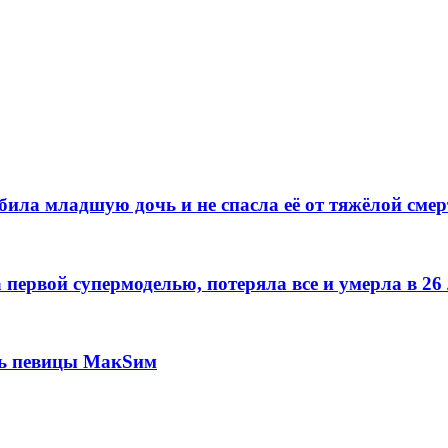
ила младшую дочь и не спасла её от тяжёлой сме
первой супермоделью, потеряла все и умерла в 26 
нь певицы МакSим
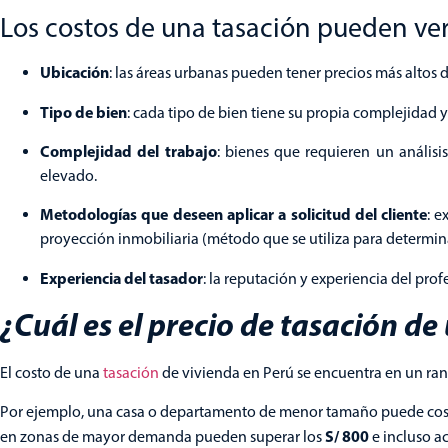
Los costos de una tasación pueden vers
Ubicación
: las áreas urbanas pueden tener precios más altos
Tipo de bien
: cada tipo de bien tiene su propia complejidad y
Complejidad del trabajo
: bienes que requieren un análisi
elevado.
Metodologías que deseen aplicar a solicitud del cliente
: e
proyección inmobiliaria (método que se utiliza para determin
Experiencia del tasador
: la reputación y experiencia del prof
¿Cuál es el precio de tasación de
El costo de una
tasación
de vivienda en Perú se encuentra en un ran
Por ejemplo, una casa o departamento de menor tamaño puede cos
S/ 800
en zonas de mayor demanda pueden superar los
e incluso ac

========

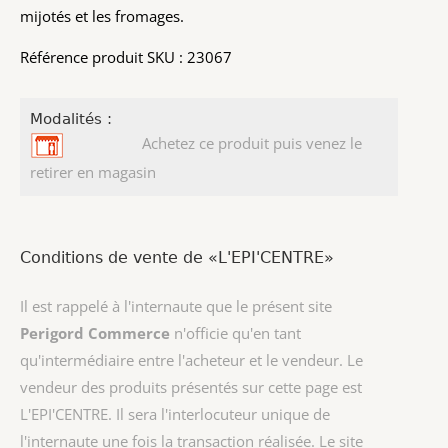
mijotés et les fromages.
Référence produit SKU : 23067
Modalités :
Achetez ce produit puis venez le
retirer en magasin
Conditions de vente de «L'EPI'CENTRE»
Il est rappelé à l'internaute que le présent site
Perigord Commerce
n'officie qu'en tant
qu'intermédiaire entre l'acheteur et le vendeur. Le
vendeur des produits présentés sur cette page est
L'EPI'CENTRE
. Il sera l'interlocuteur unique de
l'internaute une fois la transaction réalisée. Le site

========

* Task goal
With the pictures omitted, restate word for word the lines above from the line that has "ила младшую дочь" up to and including the line that has "e incluso ac", and no other lines.

* Answer to the problem
ила младшую дочь и не спасла её от тяжёлой сме
первой супермоделью, потеряла все и умерла в 26 
нь певицы МакSим
Los costos de una tasación pueden vers
Ubicación
: las áreas urbanas pueden tener precios más altos
Tipo de bien
: cada tipo de bien tiene su propia complejidad y
Complejidad del trabajo
: bienes que requieren un análisi
elevado.
Metodologías que deseen aplicar a solicitud del cliente
: e
proyección inmobiliaria (método que se utiliza para determin
Experiencia del tasador
: la reputación y experiencia del prof
¿Cuál es el precio de tasación de
El costo de una
tasación
de vivienda en Perú se encuentra en un ran
Por ejemplo, una casa o departamento de menor tamaño puede cos
S/ 800
en zonas de mayor demanda pueden superar los
e incluso ac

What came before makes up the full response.